Tim Dean, in Beyond Sexuality, makes the case that perversion in psychoanalysis can be read not as a failure to develop, but as a refusal to submit to normative desire. In this view, perversion is not a deviation from health, but an alternative mode of relationality — a “truth of desire” that does not need to conform to Oedipal standards.
Between Pathology and Possibility
These tensions point to a central dilemma in psychoanalysis today: Is perversion a symptom to be analyzed, or a mode of being to be honored? Should psychoanalysis uphold a developmental model of psychic health, or open itself to plural conceptions of subjectivity?
While some clinicians (particularly in Kleinian or Lacanian circles) still frame perversion as a structure of defense — often linked with denial, omnipotence, and a resistance to mourning — others, informed by queer and post-structuralist theory, see perversion as a creative form of psychic negotiation, especially for those whose identities fall outside the heteronormative framework.
In practice, this means that the analyst must be especially attuned to the function of perverse expressions: Are they shielding the patient from unbearable truth, or enabling the subject to inhabit truth differently? Do they foreclose meaning, or open new symbolic possibilities?
Conclusion: Perversion as a Mirror of Psychoanalysis Itself
Perversion, then, is not just a category of diagnosis — it is a mirror held up to psychoanalysis itself. It reflects the discipline’s own struggle between normativity and liberation, between structure and desire, between the law of the father and the freedom of the drive.
To engage with perversion today is to ask: What kind of psyche does psychoanalysis aim to support? One that adapts to reality as it is, or one that dares to remake it?

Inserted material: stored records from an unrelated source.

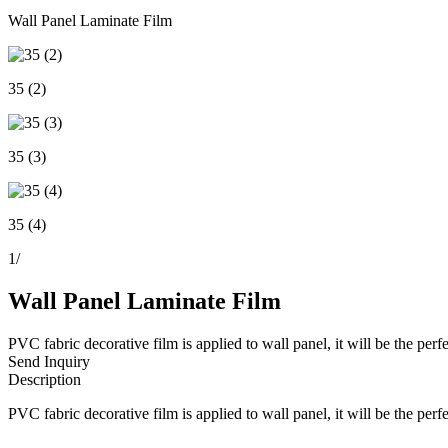
Wall Panel Laminate Film
35 (2)
35 (3)
35 (4)
1
/
Wall Panel Laminate Film
PVC fabric decorative film is applied to wall panel, it will be the per
Send Inquiry
Description
PVC fabric decorative film is applied to wall panel, it will be the per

The answer may depend less on theory than on clinical listening, and on the analyst’s own willingness to sit with the discomfort of what cannot easily be named.
Suggested Reading
Freud, S. (1905). Three Essays on the Theory of Sexuality.
Lacan, J. (1958). The Signification of the Phallus.
Chasseguet-Smirgel, J. (1984). Creativity and Perversion.
Bersani, L. (1987). Is the Rectum a Grave?
Dean, T. (2000). Beyond Sexuality.
Huffer, L. (2010). Mad for Foucault: Rethinking the Foundations of Queer Theory.